# HOW TO COMPLETE THIS TASK:
Determine the count of lines in the following entries that contain the string "just". Write only the number.

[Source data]
☆ ☆ ☆ ☆ ☆ ☆ ☆

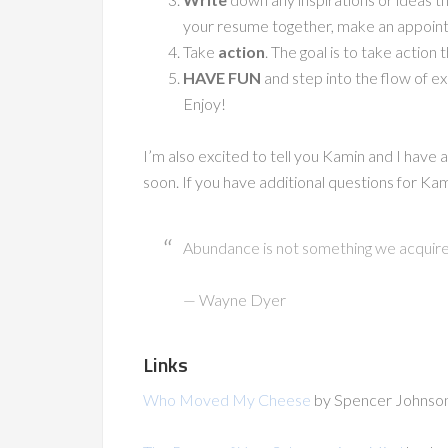
your resume together, make an appoin
Take
action
. The goal is to take actio
HAVE FUN
and step into the flow of ex
Enjoy!
I’m also excited to tell you Kamin and I have 
soon. If you have additional questions for Ka
Abundance is not something we acquire; 
— Wayne Dyer
Links
Who Moved My Cheese
by Spencer Johnso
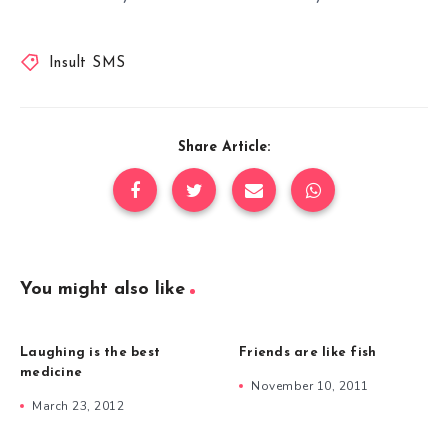
Insult SMS
Share Article:
You might also like
Laughing is the best
Friends are like fish
medicine
November 10, 2011
March 23, 2012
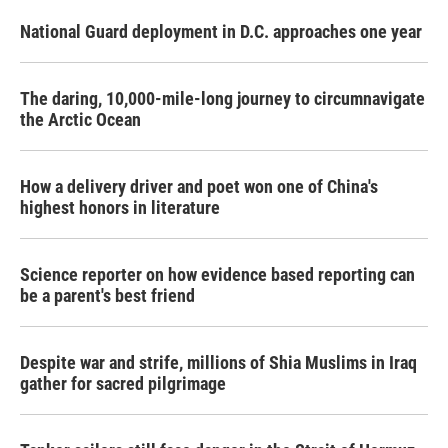
National Guard deployment in D.C. approaches one year
The daring, 10,000-mile-long journey to circumnavigate
the Arctic Ocean
How a delivery driver and poet won one of China's
highest honors in literature
Science reporter on how evidence based reporting can
be a parent's best friend
Despite war and strife, millions of Shia Muslims in Iraq
gather for sacred pilgrimage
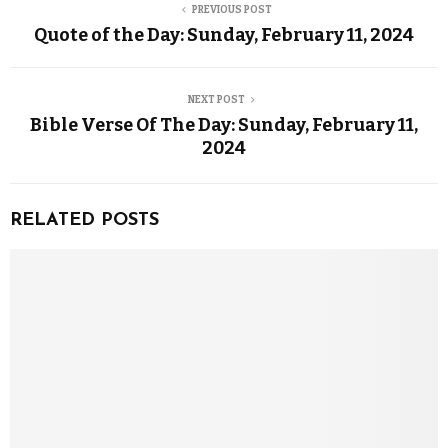
PREVIOUS POST
Quote of the Day: Sunday, February 11, 2024
NEXT POST
Bible Verse Of The Day: Sunday, February 11,
2024
RELATED POSTS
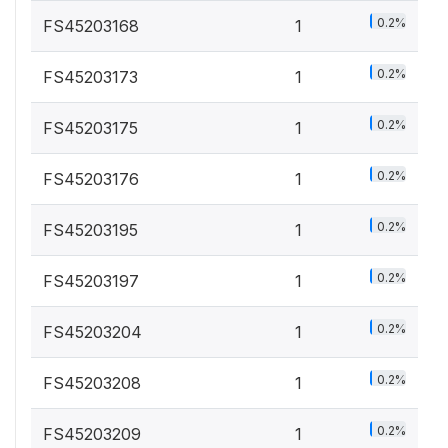
0.2%
FS45203168
1
0.2%
FS45203173
1
0.2%
FS45203175
1
0.2%
FS45203176
1
0.2%
FS45203195
1
0.2%
FS45203197
1
0.2%
FS45203204
1
0.2%
FS45203208
1
0.2%
FS45203209
1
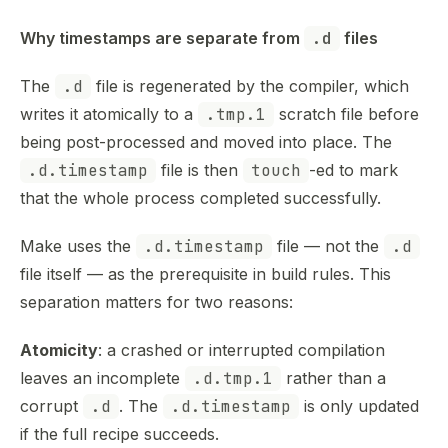
Why timestamps are separate from 
.d
 files
The
.d
file is regenerated by the compiler, which
writes it atomically to a
.tmp.1
scratch file before
being post-processed and moved into place. The
.d.timestamp
file is then
touch
-ed to mark
that the whole process completed successfully.
Make uses the
.d.timestamp
file — not the
.d
file itself — as the prerequisite in build rules. This
separation matters for two reasons:
Atomicity
: a crashed or interrupted compilation
leaves an incomplete
.d.tmp.1
rather than a
corrupt
.d
. The
.d.timestamp
is only updated
if the full recipe succeeds.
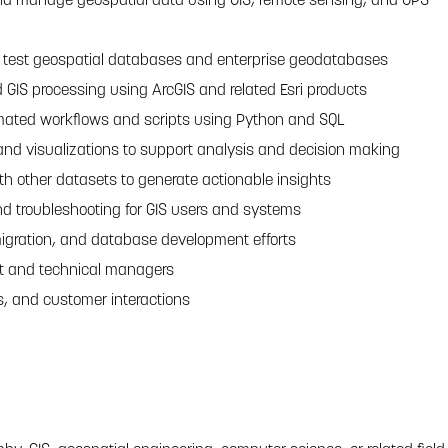
d test geospatial databases and enterprise geodatabases
 GIS processing using ArcGIS and related Esri products
ated workflows and scripts using Python and SQL
d visualizations to support analysis and decision making
th other datasets to generate actionable insights
nd troubleshooting for GIS users and systems
igration, and database development efforts
ct and technical managers
, and customer interactions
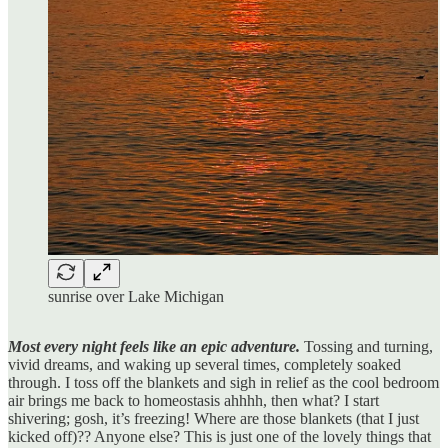
sunrise over Lake Michigan
Most every night feels like an epic adventure.
Tossing and turning,
vivid dreams, and waking up several times, completely soaked
through. I toss off the blankets and sigh in relief as the cool bedroom
air brings me back to homeostasis ahhhh, then what? I start
shivering; gosh, it’s freezing! Where are those blankets (that I just
kicked off)?? Anyone else? This is just one of the lovely things that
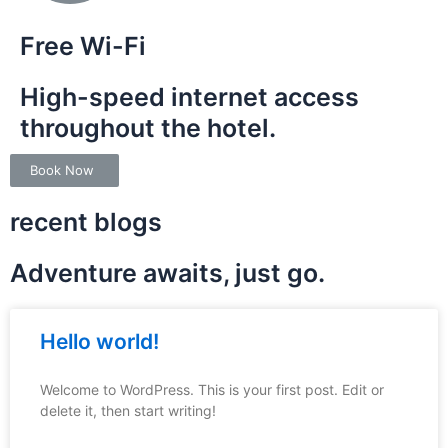
Free Wi-Fi
High-speed internet access
throughout the hotel.
Book Now
recent blogs
Adventure awaits, just go.
Hello world!
Welcome to WordPress. This is your first post. Edit or
delete it, then start writing!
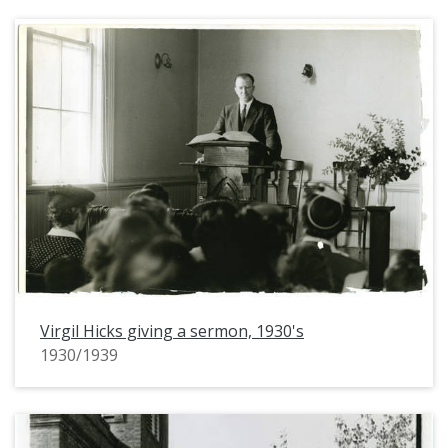
Virgil Hicks giving a sermon, 1930's
1930/1939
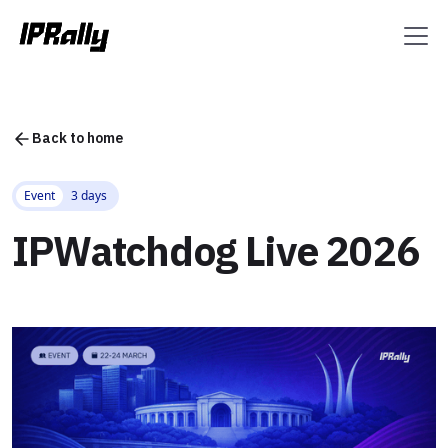
Back to home
Event
3 days
IPWatchdog Live 2026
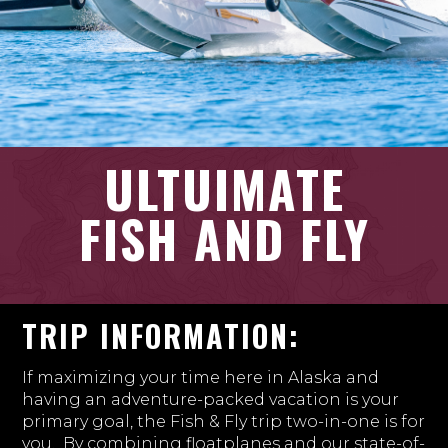
ULTUIMATE
FISH AND FLY
TRIP INFORMATION:
If maximizing your time here in Alaska and
having an adventure-packed vacation is your
primary goal, the Fish & Fly trip two-in-one is for
you. By combining floatplanes and our state-of-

☆ ☆ ☆ ☆ ☆ ☆ ☆

# ANSWER AREA:
3